The other two hung slightly further back. One of them—stocky and square-jawed with a serious, earnest face—was watching you with an expression of cautious concern, like you might need help but he wasn't sure yet if you were trustworthy enough to offer it to. The last one stood a little apart from the rest, slender and dark-haired with a quality of quiet watchfulness that was different from the others. He was looking at you, then at the treeline around you, then back at you, as though running calculations.
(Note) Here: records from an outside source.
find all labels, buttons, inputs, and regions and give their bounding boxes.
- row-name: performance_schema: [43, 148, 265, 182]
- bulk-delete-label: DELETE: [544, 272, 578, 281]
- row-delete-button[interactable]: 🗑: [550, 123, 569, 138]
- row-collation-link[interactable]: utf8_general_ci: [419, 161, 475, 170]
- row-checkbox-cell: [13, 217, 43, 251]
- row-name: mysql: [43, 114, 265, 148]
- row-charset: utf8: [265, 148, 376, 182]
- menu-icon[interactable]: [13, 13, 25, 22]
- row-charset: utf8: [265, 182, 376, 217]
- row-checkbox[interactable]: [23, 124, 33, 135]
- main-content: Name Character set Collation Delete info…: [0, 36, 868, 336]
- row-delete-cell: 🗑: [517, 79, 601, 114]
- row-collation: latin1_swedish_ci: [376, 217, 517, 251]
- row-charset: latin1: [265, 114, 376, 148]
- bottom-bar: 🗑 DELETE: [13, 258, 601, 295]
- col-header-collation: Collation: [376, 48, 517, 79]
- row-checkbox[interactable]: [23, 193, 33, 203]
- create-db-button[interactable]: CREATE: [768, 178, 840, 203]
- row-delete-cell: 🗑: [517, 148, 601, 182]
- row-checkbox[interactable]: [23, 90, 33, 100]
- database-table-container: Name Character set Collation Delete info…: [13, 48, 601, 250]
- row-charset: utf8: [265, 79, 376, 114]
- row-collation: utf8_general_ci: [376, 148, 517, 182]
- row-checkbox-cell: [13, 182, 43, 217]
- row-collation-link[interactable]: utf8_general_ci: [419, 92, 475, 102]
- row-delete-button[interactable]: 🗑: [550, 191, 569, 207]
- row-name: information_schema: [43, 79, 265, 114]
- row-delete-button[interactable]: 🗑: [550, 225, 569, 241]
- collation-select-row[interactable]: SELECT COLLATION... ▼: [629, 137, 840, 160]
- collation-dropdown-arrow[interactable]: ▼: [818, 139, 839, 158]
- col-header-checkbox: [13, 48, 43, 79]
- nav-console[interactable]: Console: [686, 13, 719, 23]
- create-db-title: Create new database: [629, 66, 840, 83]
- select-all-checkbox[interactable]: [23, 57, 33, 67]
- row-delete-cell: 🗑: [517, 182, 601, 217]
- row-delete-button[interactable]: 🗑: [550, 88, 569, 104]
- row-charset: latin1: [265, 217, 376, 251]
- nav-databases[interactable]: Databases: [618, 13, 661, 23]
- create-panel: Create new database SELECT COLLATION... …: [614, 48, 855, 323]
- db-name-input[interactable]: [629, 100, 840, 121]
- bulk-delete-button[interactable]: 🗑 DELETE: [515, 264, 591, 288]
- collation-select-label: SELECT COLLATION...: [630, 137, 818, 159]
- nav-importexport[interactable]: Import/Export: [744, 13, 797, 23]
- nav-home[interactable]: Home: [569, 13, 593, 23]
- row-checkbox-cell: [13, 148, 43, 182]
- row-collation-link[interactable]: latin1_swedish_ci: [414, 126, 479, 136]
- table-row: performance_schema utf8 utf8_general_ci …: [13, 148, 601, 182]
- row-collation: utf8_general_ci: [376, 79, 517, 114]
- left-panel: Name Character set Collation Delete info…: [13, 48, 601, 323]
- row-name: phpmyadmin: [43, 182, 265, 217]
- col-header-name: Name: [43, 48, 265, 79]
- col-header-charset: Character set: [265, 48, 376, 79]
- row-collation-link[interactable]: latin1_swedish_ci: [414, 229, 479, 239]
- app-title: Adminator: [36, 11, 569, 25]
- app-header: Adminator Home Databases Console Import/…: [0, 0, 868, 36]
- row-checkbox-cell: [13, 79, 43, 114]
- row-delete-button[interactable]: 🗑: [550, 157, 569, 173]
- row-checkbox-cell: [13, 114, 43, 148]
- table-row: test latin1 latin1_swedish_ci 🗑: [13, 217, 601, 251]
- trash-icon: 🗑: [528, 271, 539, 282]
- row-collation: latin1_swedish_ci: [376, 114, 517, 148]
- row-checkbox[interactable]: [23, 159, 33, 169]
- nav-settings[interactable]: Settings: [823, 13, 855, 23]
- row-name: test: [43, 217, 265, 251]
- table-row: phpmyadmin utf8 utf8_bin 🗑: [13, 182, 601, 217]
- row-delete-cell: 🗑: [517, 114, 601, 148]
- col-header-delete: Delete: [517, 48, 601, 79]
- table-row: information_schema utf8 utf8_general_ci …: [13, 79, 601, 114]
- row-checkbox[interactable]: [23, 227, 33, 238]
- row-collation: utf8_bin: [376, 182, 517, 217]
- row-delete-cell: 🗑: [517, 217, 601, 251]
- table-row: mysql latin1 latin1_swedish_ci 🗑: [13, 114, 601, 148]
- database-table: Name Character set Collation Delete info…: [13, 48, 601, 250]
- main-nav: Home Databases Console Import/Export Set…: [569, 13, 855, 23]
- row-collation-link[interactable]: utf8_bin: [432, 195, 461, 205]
"I'm Samwise," the serious-faced one said, giving a small, slightly awkward head bob that was almost a bow. "Samwise Gamgee. Are you— if you don't mind my asking— are you quite alright? You came down something awful hard there Miss."
"I'm fine, Samwise, thank you." You managed to get your feet under you, and Merry immediately moved to help you up, taking your arm with a practical competence that was oddly reassuring. You stood, brushed leaves from your jacket, and looked around again at the impossible forest. "Um. Can I ask you guys something?"
"Of course!" Pippin had found your iPod and was turning it over with intense, fascinated curiosity.
"Do any of you know how to get to Adelaide Court? It's—it's on the east side of town, near the Tesco, there's a grey building with a red door—"
Four blank faces.
Not the blank face of people trying to remember directions. The blank face of people hearing words that don't connect to any concept they possess.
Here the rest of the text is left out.